Saved data entries
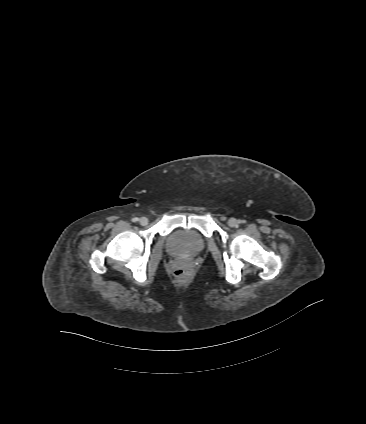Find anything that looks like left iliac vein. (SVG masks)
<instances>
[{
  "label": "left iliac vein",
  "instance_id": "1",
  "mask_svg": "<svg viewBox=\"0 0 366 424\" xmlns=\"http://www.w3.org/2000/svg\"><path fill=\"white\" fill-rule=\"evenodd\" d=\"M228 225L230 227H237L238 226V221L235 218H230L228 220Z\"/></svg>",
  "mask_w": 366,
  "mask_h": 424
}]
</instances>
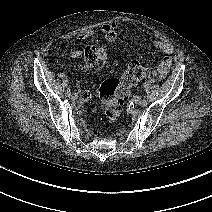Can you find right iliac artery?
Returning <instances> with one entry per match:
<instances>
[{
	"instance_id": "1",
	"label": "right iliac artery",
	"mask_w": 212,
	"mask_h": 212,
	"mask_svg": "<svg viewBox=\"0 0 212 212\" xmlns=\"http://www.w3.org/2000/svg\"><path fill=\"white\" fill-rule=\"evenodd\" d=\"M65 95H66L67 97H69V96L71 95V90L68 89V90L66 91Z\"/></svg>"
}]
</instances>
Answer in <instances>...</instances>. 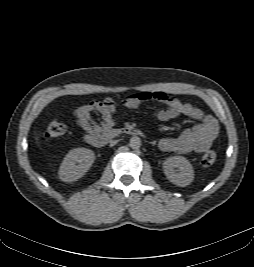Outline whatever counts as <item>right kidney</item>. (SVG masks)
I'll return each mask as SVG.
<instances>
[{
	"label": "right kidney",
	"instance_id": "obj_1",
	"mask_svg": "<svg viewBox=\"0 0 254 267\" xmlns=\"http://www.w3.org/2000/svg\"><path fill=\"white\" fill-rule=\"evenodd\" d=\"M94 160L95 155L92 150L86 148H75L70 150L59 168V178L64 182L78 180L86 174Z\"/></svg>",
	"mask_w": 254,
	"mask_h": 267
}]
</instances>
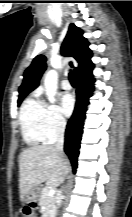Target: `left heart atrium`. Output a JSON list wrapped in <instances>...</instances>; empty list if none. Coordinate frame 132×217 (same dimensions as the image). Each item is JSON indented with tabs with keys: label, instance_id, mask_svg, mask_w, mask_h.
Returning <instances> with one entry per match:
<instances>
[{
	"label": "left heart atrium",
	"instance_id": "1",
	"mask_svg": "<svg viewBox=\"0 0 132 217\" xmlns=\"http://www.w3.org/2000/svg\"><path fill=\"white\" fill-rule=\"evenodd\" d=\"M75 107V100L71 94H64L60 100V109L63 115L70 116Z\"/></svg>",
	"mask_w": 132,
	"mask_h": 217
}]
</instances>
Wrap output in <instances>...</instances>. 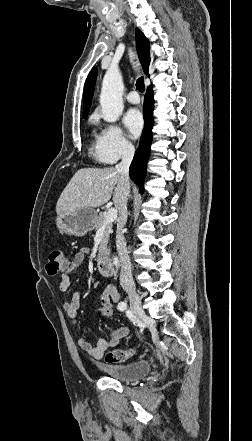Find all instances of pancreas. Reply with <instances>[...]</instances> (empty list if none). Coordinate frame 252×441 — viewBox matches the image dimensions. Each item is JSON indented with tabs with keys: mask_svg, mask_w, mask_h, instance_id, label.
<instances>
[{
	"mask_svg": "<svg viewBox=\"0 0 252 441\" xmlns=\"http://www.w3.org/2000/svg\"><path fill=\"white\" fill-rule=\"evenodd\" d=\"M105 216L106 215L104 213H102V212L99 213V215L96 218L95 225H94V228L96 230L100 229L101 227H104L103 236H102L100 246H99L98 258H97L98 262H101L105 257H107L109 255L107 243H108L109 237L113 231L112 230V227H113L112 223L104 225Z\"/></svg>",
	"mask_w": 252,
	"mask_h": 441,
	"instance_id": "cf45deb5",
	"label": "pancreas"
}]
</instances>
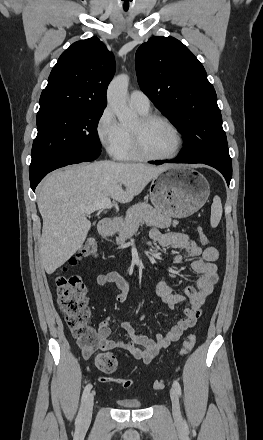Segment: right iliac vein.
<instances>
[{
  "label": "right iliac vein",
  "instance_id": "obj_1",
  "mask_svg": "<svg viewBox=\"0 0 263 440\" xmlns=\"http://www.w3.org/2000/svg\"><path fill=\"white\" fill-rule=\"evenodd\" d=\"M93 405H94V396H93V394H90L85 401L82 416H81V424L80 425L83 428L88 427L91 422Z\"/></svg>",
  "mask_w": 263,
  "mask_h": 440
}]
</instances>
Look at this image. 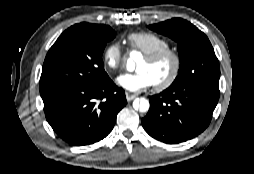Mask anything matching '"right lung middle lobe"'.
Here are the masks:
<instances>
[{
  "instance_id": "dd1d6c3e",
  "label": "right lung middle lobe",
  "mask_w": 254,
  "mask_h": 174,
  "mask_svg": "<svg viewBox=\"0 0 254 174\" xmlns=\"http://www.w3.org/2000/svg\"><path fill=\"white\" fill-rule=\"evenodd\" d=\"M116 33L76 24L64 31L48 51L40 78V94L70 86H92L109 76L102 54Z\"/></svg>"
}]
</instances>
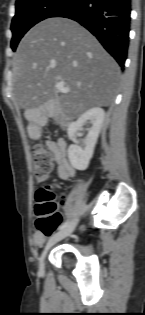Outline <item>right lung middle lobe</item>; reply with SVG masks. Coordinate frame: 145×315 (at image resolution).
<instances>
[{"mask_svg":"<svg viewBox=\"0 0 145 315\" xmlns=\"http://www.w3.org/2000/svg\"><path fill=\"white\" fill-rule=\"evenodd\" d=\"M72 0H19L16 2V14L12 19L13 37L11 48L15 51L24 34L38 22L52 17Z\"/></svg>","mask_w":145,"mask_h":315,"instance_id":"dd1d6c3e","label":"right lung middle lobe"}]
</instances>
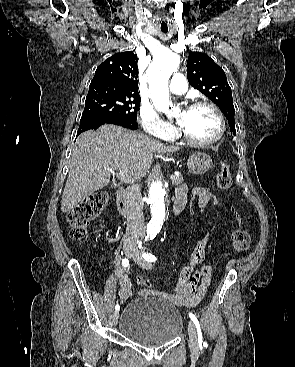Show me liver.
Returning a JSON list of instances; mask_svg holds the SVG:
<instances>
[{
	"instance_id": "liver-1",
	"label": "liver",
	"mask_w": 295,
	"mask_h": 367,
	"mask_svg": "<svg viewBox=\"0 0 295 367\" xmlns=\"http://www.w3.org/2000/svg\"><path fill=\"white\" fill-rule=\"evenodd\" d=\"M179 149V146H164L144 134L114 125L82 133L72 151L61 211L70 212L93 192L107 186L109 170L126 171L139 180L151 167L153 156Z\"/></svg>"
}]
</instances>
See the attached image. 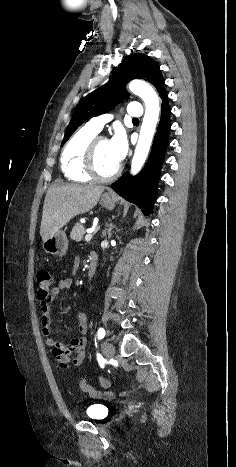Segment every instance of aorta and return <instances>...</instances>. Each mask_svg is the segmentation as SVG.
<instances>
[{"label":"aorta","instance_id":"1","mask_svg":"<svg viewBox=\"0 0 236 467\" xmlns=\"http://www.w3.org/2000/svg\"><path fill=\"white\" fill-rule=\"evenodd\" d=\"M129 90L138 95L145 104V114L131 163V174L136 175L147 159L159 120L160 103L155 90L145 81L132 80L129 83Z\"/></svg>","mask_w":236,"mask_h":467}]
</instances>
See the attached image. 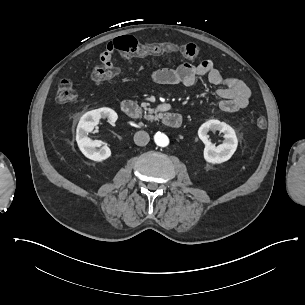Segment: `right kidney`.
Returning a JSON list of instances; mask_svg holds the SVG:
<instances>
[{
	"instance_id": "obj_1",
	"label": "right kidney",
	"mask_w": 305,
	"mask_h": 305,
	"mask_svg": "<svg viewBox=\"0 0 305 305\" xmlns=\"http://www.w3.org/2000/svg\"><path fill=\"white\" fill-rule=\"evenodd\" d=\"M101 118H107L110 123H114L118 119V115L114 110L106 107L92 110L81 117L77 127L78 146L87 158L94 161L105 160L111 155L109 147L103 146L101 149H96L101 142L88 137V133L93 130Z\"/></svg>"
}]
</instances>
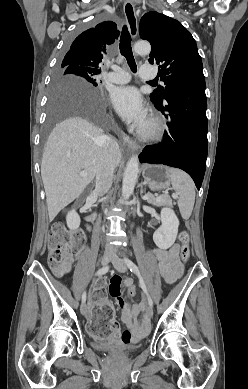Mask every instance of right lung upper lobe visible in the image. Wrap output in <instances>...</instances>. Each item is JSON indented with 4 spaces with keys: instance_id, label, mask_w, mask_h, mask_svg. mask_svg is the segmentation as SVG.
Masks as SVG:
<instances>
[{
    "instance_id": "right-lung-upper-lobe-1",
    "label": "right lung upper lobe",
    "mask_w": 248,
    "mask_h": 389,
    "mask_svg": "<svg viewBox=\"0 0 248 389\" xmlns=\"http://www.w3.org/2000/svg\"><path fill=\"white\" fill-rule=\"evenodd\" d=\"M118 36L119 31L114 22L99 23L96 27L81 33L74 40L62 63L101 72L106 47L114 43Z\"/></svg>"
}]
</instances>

- TASK TO COMPLETE
Transcription of the lines from the one with "Mask every instance" through the end of the entries is required, exact and with no pictures.

- SOLUTION TO THE EXERCISE
Mask every instance of right lung upper lobe visible in the image. Wrap output in <instances>...</instances>. Each item is JSON indented with 4 spaces with keys: instance_id, label, mask_w, mask_h, mask_svg. mask_svg is the segmentation as SVG.
Masks as SVG:
<instances>
[{
    "instance_id": "right-lung-upper-lobe-1",
    "label": "right lung upper lobe",
    "mask_w": 248,
    "mask_h": 389,
    "mask_svg": "<svg viewBox=\"0 0 248 389\" xmlns=\"http://www.w3.org/2000/svg\"><path fill=\"white\" fill-rule=\"evenodd\" d=\"M118 36L119 31L114 22L99 23L96 27L81 33L74 40L62 63L101 72L106 47L114 43Z\"/></svg>"
}]
</instances>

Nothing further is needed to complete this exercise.